A plataforma de vídeos é uma das poucas mídias sociais que divide lucro com seus usuários criadores de conteúdo. Isso atrai uma imensidão de gente que deseja fazer dinheiro e ganhar visibilidade. Contudo, com o crescimento exponencial de creators, as publicidade fica pulverizada e o RPM (receita por mil views) diminui.

A solução, além de buscar fontes alternativas ao adsense, tem sido se filiar a umanetwork, que são empresas que reúnem um conjunto de canais e oferece uma série de serviços de suporte, como consultoria na produção do conteúdo, negociação de direitos autorais e intermediação na venda de publicidade.

Nesse ponto é que está baseado o questionamento do título desse texto.
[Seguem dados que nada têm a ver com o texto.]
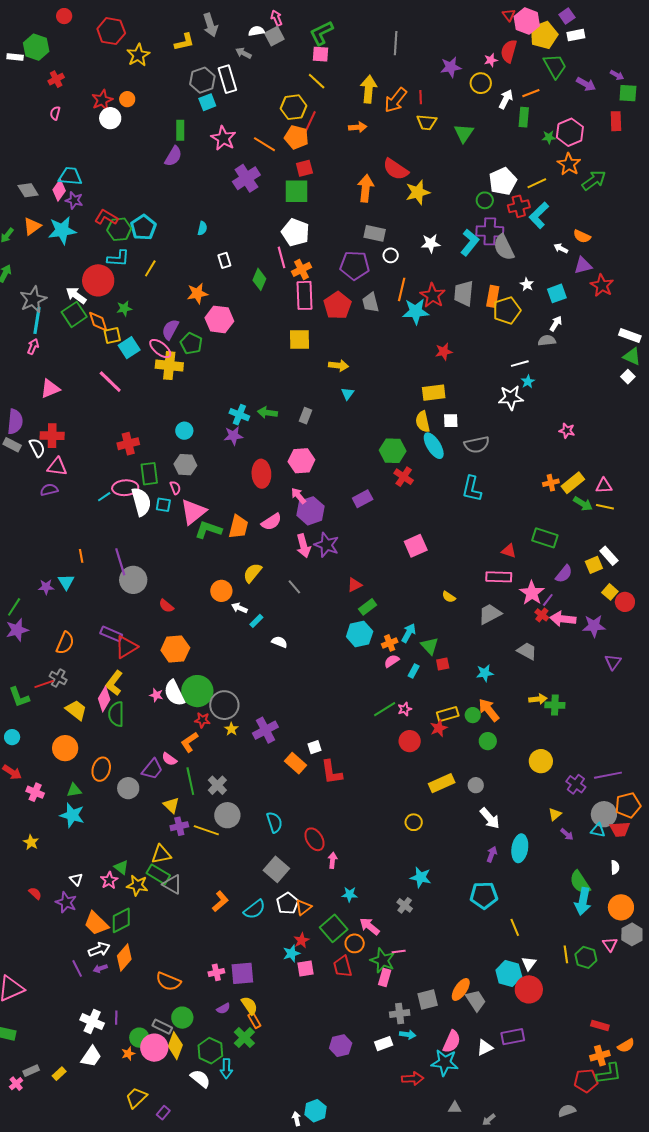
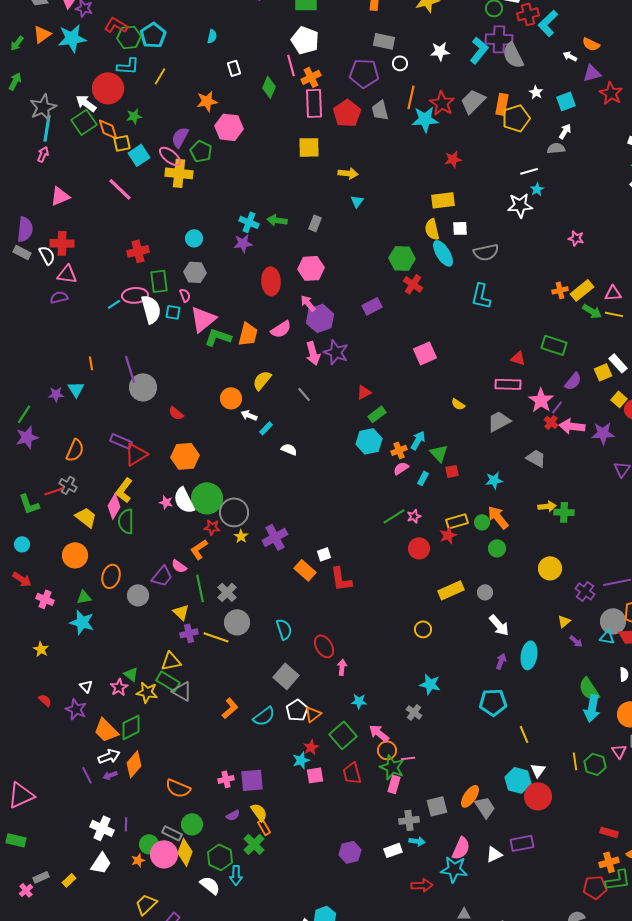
gray trapezoid: (464, 293) -> (473, 101), turned 40
orange circle: (355, 943) -> (387, 750), moved

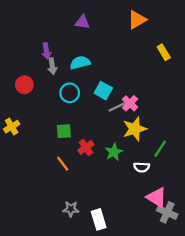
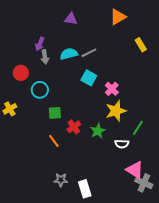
purple arrow: (46, 51) -> (40, 44), turned 32
cyan circle: (70, 93) -> (40, 90), moved
gray line: (117, 107) -> (89, 53), moved

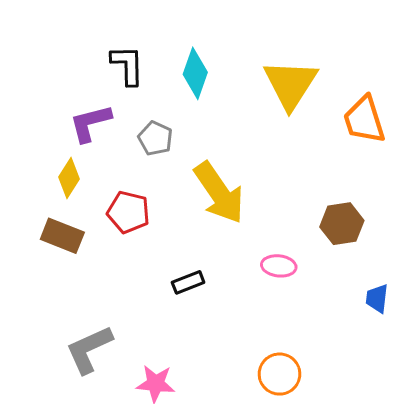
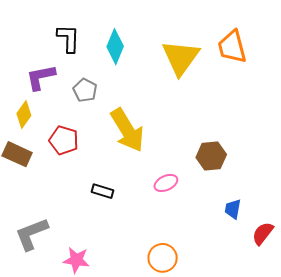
orange trapezoid: (364, 120) -> (232, 47), moved
pink ellipse: (279, 266) -> (166, 183), turned -35
black rectangle: (188, 282) -> (102, 191), turned 35

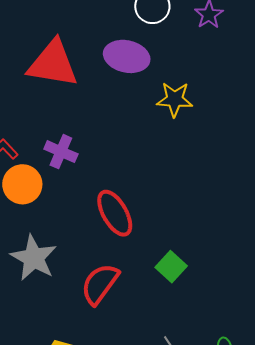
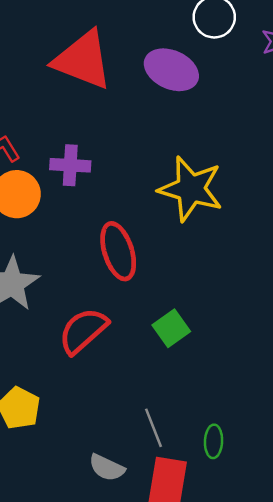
yellow star: (175, 99) -> (191, 189), moved, size x1.5
purple cross: (61, 152) -> (70, 165), turned -32

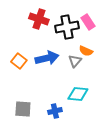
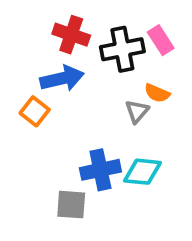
blue arrow: (47, 58) -> (62, 78), moved
gray square: (23, 109) -> (71, 205), moved
blue cross: (55, 111) -> (100, 170), moved, size x1.5

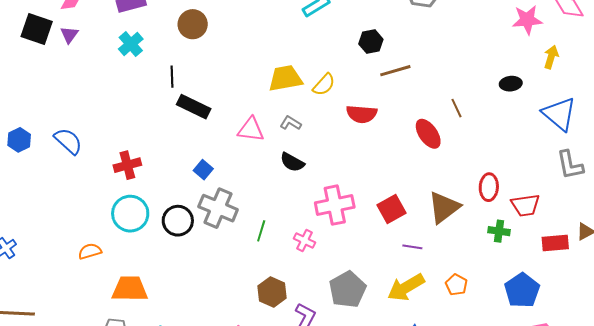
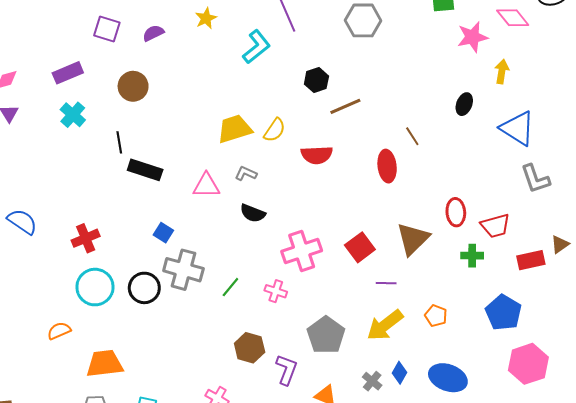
black ellipse: (511, 84) -> (464, 104), turned -55
red ellipse: (428, 134) -> (387, 166), turned 36
green line: (261, 231) -> (230, 287), turned 30

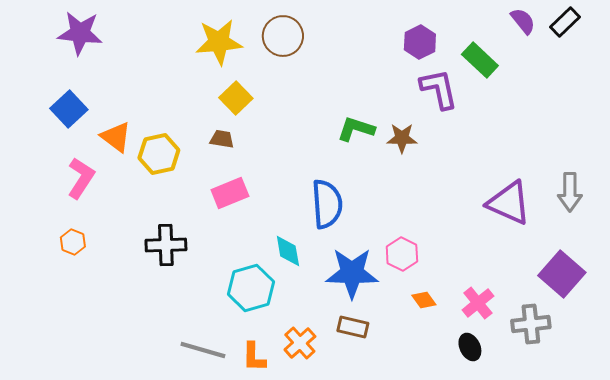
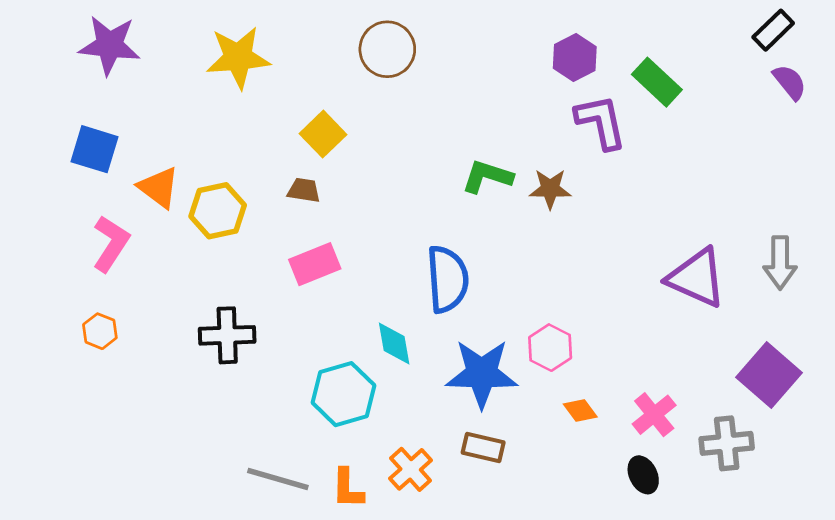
purple semicircle: (523, 21) -> (790, 82), moved
yellow star: (219, 42) -> (238, 57), moved
blue square: (69, 109) -> (94, 149), turned -30

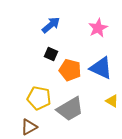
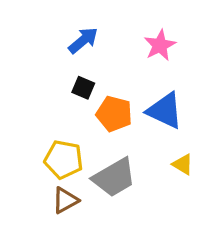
brown triangle: (29, 127) -> (65, 200), moved

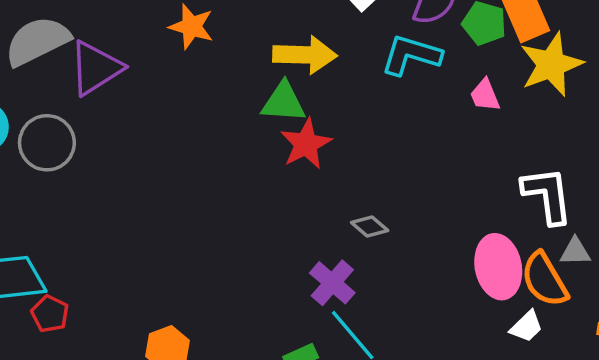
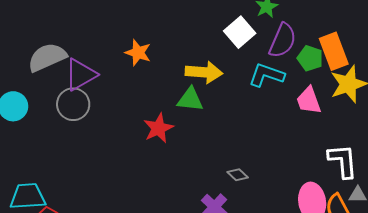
pink trapezoid: (485, 95) -> (309, 101), size x1.4
gray circle: (47, 143) -> (73, 104), moved
red star: (306, 144) -> (158, 128), moved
Se está cada vez mais difícil se destacar sozinho no Youtube e as networks tem se apresentado como principais intermediárias na curadoria e promoção de canais, então a plataforma corre o risco de perder a seu charme de empoderar creators e se transformar em um oligopólio dominado por grandes networks? Existe um risco de concentração do pólo emissor? Isso pode levar ao controle dos conteúdos e à perda da criatividade?

Apesar de haver alguma possibilidade de isso acontecer, o grande impedimento desse movimento centrípeto é exatamente a inventividade e o empreendedorismo. Sempre haverá um gama imensa de pessoas talentosas empreendendo sozinhas ou em pequenas parcerias e oferecendo um conteúdo de qualidade. Como bem destacou o canal Youpix, vivemos atualmente o Creators Shift, ou seja, a era dos criadores independentes de conteúdo.